Queens and Monsters: Chapter 3
The night passed by in flashes. Pain. Light. Cold water all around me. The whispers returned but now they said all kinds of different things I couldn’t understand. At one point I thought I was floating and at another I was drinking and drinking and drinking the sweetest water I had ever tasted.
And then finally sleep. Real sleep.
I had no idea how long I was out, but when my eyes blinked open it was light out. Even though it was my sparse little bedroom with the gauzy white curtains and light wood walls, everything seemed different.
“You’re awake.”
I screamed, pulling the blankets up to my chin as if they would somehow protect me from an intruder. Get it together Rhysa. “Gigi! What the hell are you doing in my bedroom?” I liked her but this was…well it was freaky. At best.

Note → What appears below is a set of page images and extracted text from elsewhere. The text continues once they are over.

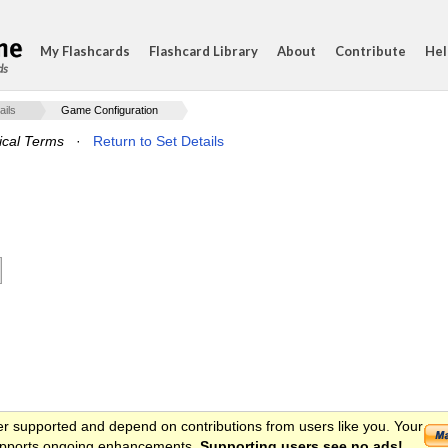
My Flashcards
Flashcard Library
About
Contribute
Hel
ds
ails
Game Configuration
ical Terms
·
Return to Set Details
er supported and depend on contributions from users like you. Your
 supports ongoing enhancements.
Supporting users see no ads!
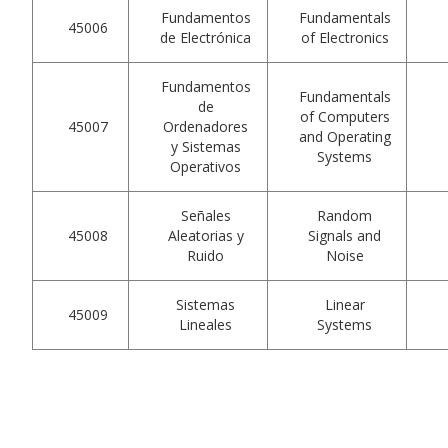
Fundamentos
Fundamentals
45006
de Electrónica
of Electronics
Fundamentos
Fundamentals
de
of Computers
45007
Ordenadores
and Operating
y Sistemas
Systems
Operativos
Señales
Random
45008
Aleatorias y
Signals and
Ruido
Noise
Sistemas
Linear
45009
Lineales
Systems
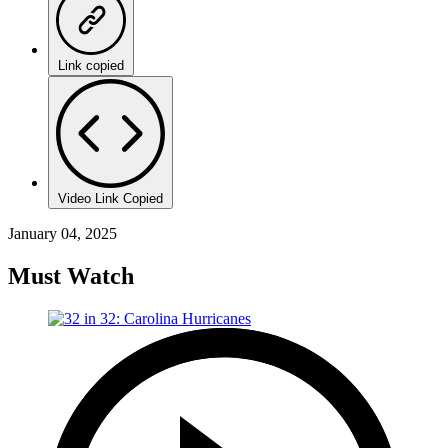
Link copied
Video Link Copied
January 04, 2025
Must Watch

She sat in a chair by my bedroom door, one leg over the other, her hands calmly folded in her lap. She wore the same clothes as the night before. Not a hair out of place.
“What do you remember about last night?” she asked.
I glanced under the sheets. I had on a t-shirt and underwear that I didn’t remember putting on. I thought back, before the darkness, before the shower and the pain, to Dray being shot outside my bookshop. “We were having cake and then Dray was shot. I couldn’t find you so I came home and passed out.” That seemed like a safe version of events. “Is he okay?” Oh god, what if he died? She didn’t seem panicked.
“He’ll be fine,” she waved off my question. “I came to check on you and found you passed out, naked, in a cold shower.”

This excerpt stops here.